April 22, 2008 @ 12:17 PM - Features: Interviews
Do you find that you get away with more because you’re girls?
Munchie: Oh hell yeah. We haven’t been arrested yet!
Ramona: Tell her about the slumber party.
Clementine: Oh yeah (laughs). We jumped into this bed in a department store and we started having a pillow fight. We took out magazines and Coke and Cheetos and were totally ruthless. And no one came to kick us out! We waited and waited and waited….
Munchie: Someone came after a while and he just felt really uncomfortable.
Ramona: He sent us to another department! He was like, ‘This is actually a display bed, the real beds are over in furniture.’ He wasn’t like, ‘Get the hell out of there!’
It if had been two guys in the bed at the department store, my God, it would have been a completely different situation. A lot of things we did in season one would not have worked if we were men. We like to play with it a lot, what we can get away with on the basis of being girls.

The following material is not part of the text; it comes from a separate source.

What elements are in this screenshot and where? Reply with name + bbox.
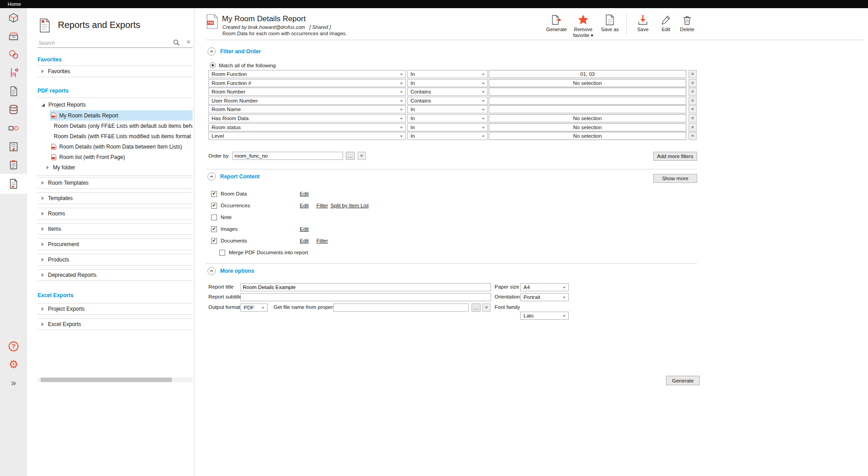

Do you come clean with pranks?
Ramona: That’s one big difference. Another comparison we used to get was to Girls Behaving Badly. And one thing about them is that they almost always let the people in on the joke at the end.
Munchie: It’s easier to do pranks when you know you’re going to say, ‘haha, we’re filming a show’.

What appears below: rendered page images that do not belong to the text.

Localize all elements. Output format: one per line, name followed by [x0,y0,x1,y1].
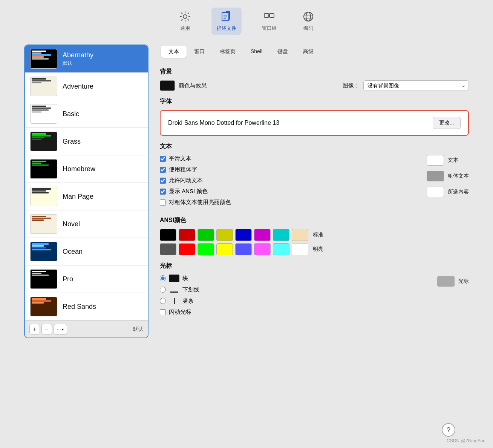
ansi-std-4[interactable] [235,229,252,241]
ocean-info: Ocean [63,248,83,256]
bright-bold-checkbox[interactable] [160,199,166,206]
toolbar-profile-label: 描述文件 [217,25,236,32]
ansi-std-7[interactable] [292,229,308,241]
bright-bold-label: 对粗体文本使用亮丽颜色 [169,199,231,206]
ansi-bright-4[interactable] [235,243,252,255]
thumbnail-abernathy [30,49,57,69]
ansi-bright-0[interactable] [160,243,176,255]
cursor-radio-group: 块 下划线 竖条 [160,275,422,319]
profile-icon [220,11,233,23]
font-name-text: Droid Sans Mono Dotted for Powerline 13 [168,120,427,126]
text-options: 平滑文本 使用粗体字 允许闪动文本 显示 ANSI 颜色 对粗体文本使用亮丽颜色 [160,155,469,210]
tab-keyboard[interactable]: 键盘 [270,46,295,58]
cursor-section-label: 光标 [160,262,469,270]
ansi-bright-3[interactable] [216,243,233,255]
selection-color-swatch[interactable] [427,187,444,197]
bold-text-checkbox[interactable] [160,167,166,173]
gear-icon [179,11,191,23]
toolbar-item-window-group[interactable]: 窗口组 [257,8,282,35]
ansi-std-3[interactable] [216,229,233,241]
pro-name: Pro [63,275,73,283]
sidebar-item-adventure[interactable]: Adventure [25,73,148,100]
font-box: Droid Sans Mono Dotted for Powerline 13 … [160,110,469,136]
sidebar-item-basic[interactable]: Basic [25,100,148,128]
ansi-section: ANSI颜色 标准 明亮 [160,216,469,255]
help-button[interactable]: ? [442,423,455,437]
chevron-down-icon: ▾ [62,327,64,331]
remove-profile-button[interactable]: − [41,324,52,334]
cursor-blink-label: 闪动光标 [169,308,191,316]
toolbar-item-general[interactable]: 通用 [174,8,196,35]
cursor-blink-checkbox[interactable] [160,309,166,315]
abernathy-sub: 默认 [63,60,93,67]
thumbnail-novel [30,214,57,234]
ansi-color-checkbox[interactable] [160,189,166,195]
grass-name: Grass [63,138,81,146]
tab-shell[interactable]: Shell [243,46,270,58]
tab-tagspage[interactable]: 标签页 [212,46,243,58]
toolbar: 通用 描述文件 窗口组 [174,0,320,41]
ansi-std-0[interactable] [160,229,176,241]
ocean-name: Ocean [63,248,83,256]
bold-text-label: 使用粗体字 [169,166,197,173]
text-color-swatch[interactable] [427,155,444,166]
window-group-icon [263,11,275,23]
default-label: 默认 [133,326,143,333]
bg-image-select[interactable]: 没有背景图像 [363,80,469,91]
cursor-swatch-label: 光标 [458,278,469,285]
ansi-bright-6[interactable] [273,243,289,255]
toolbar-item-encoding[interactable]: 编码 [297,8,320,35]
blink-text-checkbox[interactable] [160,178,166,184]
ansi-std-6[interactable] [273,229,289,241]
ansi-bright-1[interactable] [179,243,195,255]
add-profile-button[interactable]: + [29,324,40,334]
homebrew-name: Homebrew [63,165,95,173]
sidebar: Abernathy 默认 Adventure [24,44,149,338]
ansi-bright-5[interactable] [254,243,271,255]
sidebar-item-manpage[interactable]: Man Page [25,183,148,210]
toolbar-windowgroup-label: 窗口组 [262,25,277,32]
toolbar-encoding-label: 编码 [303,25,313,32]
sidebar-item-grass[interactable]: Grass [25,128,148,155]
sidebar-item-redsands[interactable]: Red Sands [25,293,148,321]
ansi-bright-7[interactable] [292,243,308,255]
grass-info: Grass [63,138,81,146]
sidebar-item-homebrew[interactable]: Homebrew [25,155,148,183]
sidebar-item-abernathy[interactable]: Abernathy 默认 [25,45,148,73]
right-panel: 文本 窗口 标签页 Shell 键盘 高级 背景 颜色与效果 图像： 没有背景图… [149,44,469,338]
sidebar-bottom-bar: + − ··· ▾ 默认 [25,321,148,338]
selection-color-row: 所选内容 [427,187,469,197]
sidebar-item-pro[interactable]: Pro [25,265,148,293]
blink-text-label: 允许闪动文本 [169,177,203,184]
text-color-row: 文本 [427,155,469,166]
tab-advanced[interactable]: 高级 [295,46,321,58]
thumbnail-manpage [30,187,57,206]
ansi-bright-2[interactable] [198,243,214,255]
cursor-bar-radio[interactable] [160,298,166,304]
cursor-color-swatch[interactable] [437,276,455,287]
cursor-underline-icon [169,286,179,293]
smooth-text-checkbox[interactable] [160,156,166,162]
more-options-button[interactable]: ··· ▾ [54,324,67,334]
thumbnail-pro [30,269,57,289]
redsands-info: Red Sands [63,303,96,311]
tab-text[interactable]: 文本 [161,46,187,58]
cursor-bar-row: 竖条 [160,297,422,305]
bold-color-swatch[interactable] [427,171,444,181]
cursor-options: 块 下划线 竖条 [160,275,469,319]
ansi-std-1[interactable] [179,229,195,241]
cursor-block-radio[interactable] [160,275,166,281]
ansi-std-2[interactable] [198,229,214,241]
ansi-std-5[interactable] [254,229,271,241]
svg-point-0 [183,15,187,18]
cursor-underline-radio[interactable] [160,287,166,293]
font-change-button[interactable]: 更改... [433,117,461,129]
toolbar-item-profile[interactable]: 描述文件 [211,8,242,35]
cursor-block-icon [169,275,179,282]
manpage-name: Man Page [63,193,93,201]
tab-window[interactable]: 窗口 [187,46,212,58]
background-section-label: 背景 [160,68,469,76]
sidebar-item-novel[interactable]: Novel [25,210,148,238]
bg-color-swatch[interactable] [160,80,175,91]
sidebar-item-ocean[interactable]: Ocean [25,238,148,265]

Ramona: It’s a little bit more aggressive to not let people know it was a joke.
Munchie: And we’re not hanging around long enough to tell them because we’re bouncing. We’re doing the stop, drop and roll the fuck out.
You’ve said you’re trying to break from the glossy representation of girls on TV. How do you feel about shows filled with rich and pretty girls?
Clementine:It gives girls something to identify falsely with.
Ramona:We’re trying to have an alternative with our body of work. What we look like isn’t as important as having a sense of humour and keeping things light.
Munchie: The pretty girls in high school are not representative of everyone.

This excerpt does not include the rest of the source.